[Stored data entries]
- - - -

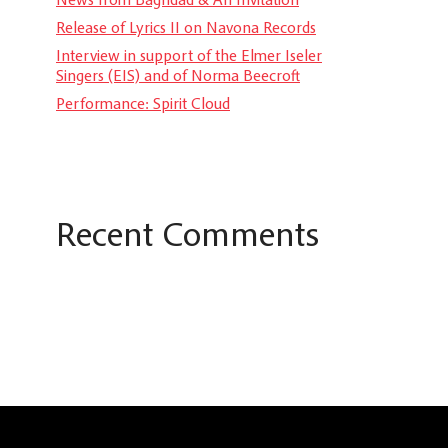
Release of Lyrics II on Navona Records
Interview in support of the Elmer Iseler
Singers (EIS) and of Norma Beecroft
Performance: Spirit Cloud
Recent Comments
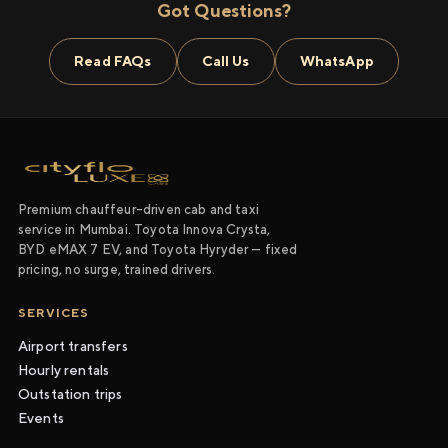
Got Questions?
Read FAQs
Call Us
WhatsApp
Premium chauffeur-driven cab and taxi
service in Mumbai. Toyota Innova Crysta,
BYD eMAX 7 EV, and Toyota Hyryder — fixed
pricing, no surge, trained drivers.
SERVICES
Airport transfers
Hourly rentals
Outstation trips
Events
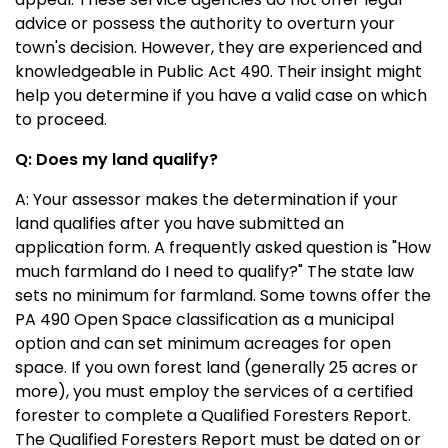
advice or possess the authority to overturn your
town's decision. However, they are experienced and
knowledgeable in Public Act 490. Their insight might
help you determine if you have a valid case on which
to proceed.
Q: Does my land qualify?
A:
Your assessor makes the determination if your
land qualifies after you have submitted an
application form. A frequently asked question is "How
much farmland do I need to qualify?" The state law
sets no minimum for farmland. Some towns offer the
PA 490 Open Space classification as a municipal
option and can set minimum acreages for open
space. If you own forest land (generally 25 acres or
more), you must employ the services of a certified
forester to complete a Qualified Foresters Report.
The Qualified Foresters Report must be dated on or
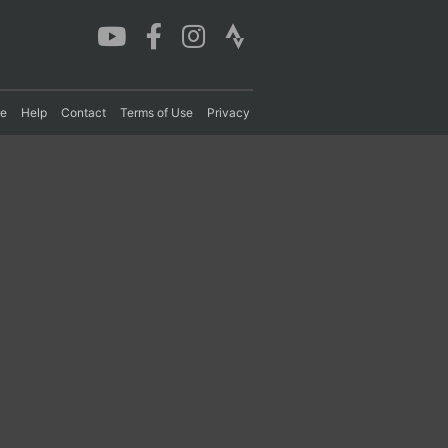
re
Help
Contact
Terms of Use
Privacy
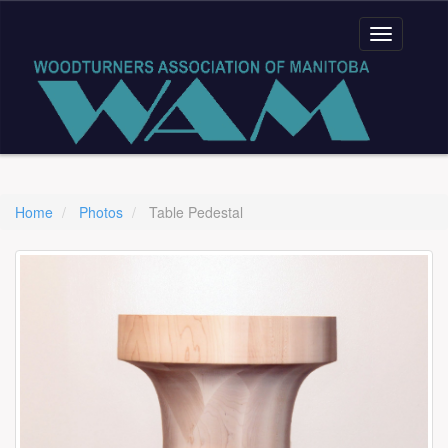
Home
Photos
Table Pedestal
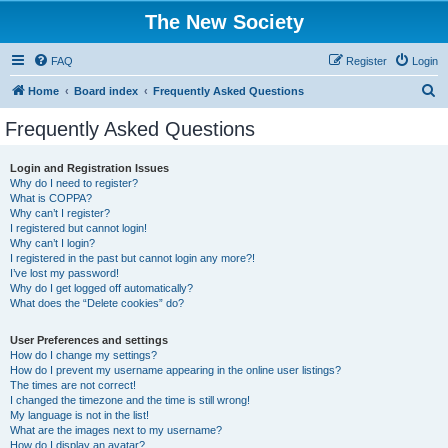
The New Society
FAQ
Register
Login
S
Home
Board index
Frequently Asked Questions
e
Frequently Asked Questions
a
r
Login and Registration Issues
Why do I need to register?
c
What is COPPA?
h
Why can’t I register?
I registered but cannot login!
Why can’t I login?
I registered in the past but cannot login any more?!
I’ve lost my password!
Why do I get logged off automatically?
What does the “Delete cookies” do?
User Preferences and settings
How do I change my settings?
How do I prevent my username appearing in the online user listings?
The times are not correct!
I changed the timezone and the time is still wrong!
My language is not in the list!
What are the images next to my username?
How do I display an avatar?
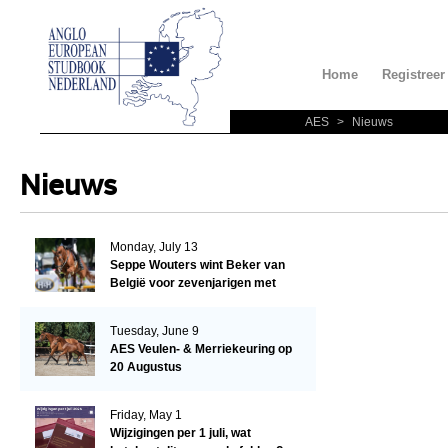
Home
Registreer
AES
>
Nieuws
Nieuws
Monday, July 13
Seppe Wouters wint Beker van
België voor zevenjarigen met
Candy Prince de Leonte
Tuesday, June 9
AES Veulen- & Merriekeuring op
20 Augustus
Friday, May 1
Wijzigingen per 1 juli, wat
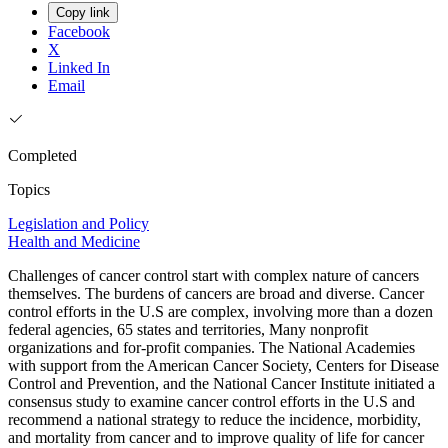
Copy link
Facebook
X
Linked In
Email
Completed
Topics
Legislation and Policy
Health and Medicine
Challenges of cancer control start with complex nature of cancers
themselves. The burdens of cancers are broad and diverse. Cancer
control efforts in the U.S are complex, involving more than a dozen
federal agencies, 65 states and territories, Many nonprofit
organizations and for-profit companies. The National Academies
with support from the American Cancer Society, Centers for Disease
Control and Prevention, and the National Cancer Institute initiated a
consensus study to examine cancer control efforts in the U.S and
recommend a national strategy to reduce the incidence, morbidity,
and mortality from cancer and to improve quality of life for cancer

- - - -

* [REQUIREMENT] Using the records above, set down exactly the lines from the one with "The New Society" through the one with "Why can’t I login?", inclusive, and nothing more.

* [EXERCISE OUTPUT]
The New Society
FAQ
Register
Login
S
Home
Board index
Frequently Asked Questions
e
Frequently Asked Questions
a
r
Login and Registration Issues
Why do I need to register?
c
What is COPPA?
h
Why can’t I register?
I registered but cannot login!
Why can’t I login?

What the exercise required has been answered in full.